(Excerpts from a dataset)
------------------------------

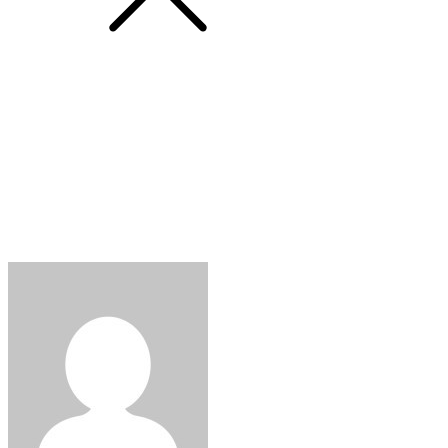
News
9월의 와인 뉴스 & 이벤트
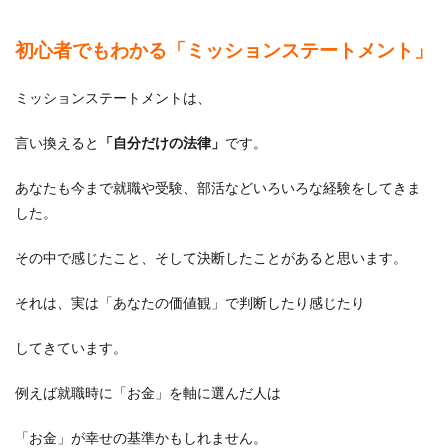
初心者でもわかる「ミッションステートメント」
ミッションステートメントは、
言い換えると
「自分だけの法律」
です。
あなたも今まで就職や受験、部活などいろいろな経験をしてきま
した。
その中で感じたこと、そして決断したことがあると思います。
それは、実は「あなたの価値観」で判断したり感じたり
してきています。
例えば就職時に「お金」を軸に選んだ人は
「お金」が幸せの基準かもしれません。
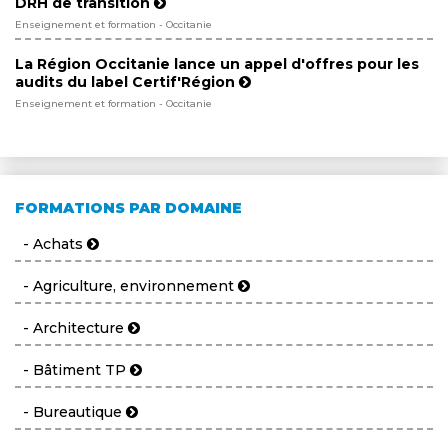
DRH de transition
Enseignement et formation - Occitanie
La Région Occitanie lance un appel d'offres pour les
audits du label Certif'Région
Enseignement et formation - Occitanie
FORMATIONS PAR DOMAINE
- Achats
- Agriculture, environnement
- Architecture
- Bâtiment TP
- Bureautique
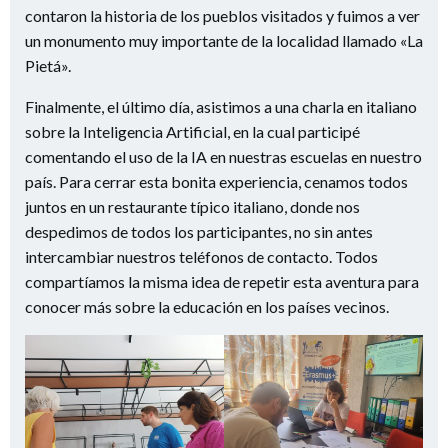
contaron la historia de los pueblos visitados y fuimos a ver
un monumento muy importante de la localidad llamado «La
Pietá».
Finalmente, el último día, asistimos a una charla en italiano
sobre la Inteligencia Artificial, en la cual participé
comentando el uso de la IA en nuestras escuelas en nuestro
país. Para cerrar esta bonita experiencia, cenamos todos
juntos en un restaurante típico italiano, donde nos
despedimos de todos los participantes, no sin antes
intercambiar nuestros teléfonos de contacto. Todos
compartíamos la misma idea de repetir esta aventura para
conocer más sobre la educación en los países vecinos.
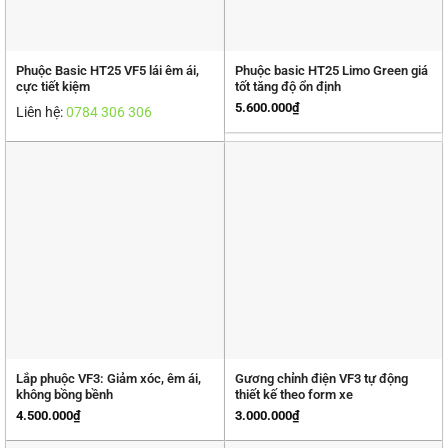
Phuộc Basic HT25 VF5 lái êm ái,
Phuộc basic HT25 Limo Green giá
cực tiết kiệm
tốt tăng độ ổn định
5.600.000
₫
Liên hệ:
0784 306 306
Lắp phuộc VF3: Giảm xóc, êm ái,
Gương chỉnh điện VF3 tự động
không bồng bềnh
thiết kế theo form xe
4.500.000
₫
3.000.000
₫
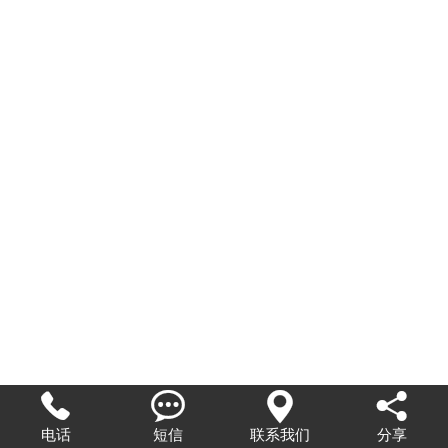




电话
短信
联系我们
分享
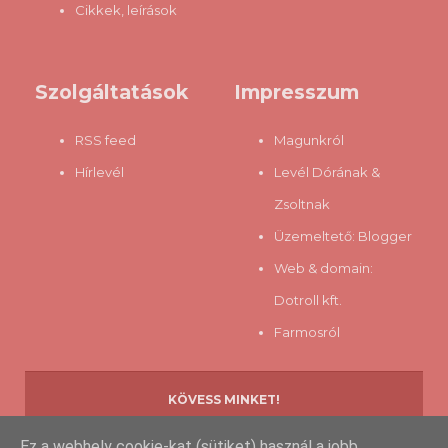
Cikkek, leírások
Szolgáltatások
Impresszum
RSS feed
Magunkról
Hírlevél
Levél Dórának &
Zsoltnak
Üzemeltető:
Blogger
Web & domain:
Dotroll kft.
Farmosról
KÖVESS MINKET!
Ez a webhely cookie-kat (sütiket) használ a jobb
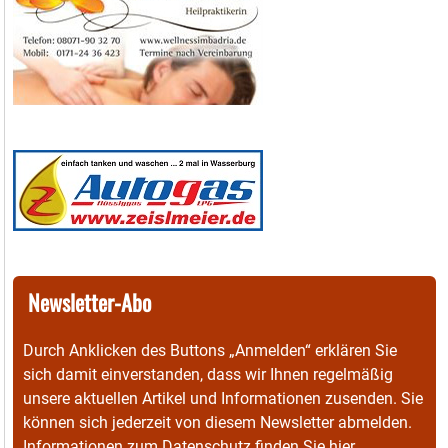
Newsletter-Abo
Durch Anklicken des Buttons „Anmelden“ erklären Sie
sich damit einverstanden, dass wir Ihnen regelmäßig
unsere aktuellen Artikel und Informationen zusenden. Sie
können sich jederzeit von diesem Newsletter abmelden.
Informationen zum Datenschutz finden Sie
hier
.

------------------------------

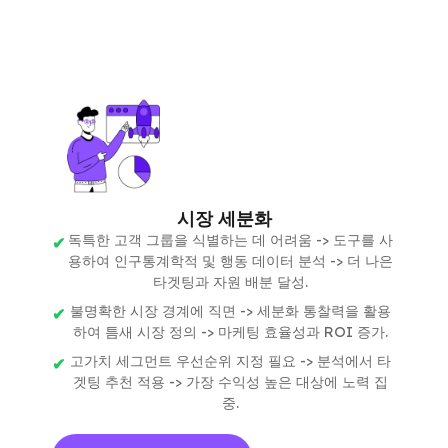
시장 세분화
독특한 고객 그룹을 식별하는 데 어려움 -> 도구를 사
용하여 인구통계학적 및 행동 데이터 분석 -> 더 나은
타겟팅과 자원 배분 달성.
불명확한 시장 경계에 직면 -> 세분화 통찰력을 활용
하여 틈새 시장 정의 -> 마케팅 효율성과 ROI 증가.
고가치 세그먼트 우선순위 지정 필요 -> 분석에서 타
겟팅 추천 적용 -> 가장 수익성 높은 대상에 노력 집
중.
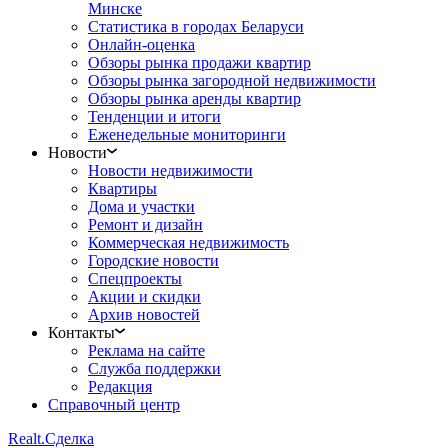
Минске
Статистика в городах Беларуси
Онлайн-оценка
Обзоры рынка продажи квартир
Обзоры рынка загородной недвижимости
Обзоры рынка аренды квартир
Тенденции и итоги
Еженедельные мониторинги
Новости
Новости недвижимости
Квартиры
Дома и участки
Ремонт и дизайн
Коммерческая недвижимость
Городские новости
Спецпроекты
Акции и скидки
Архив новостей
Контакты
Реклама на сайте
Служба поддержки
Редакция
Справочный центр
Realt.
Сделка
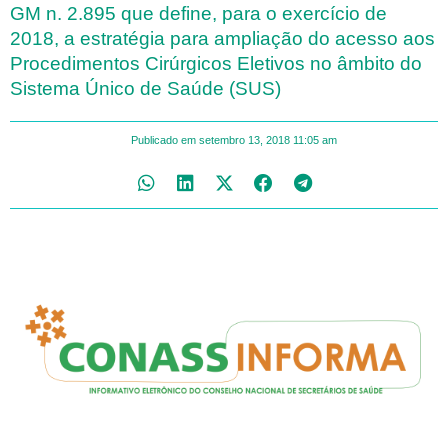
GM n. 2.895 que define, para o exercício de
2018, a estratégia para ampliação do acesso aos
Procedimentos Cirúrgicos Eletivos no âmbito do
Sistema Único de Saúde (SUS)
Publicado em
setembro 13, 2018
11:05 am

------------------------------

PROMPT: Where in the entries above does the word "недвижимости" appear? Copy each line that has it.

OUTPUT FOR THIS TASK:
Обзоры рынка загородной недвижимости
Новости недвижимости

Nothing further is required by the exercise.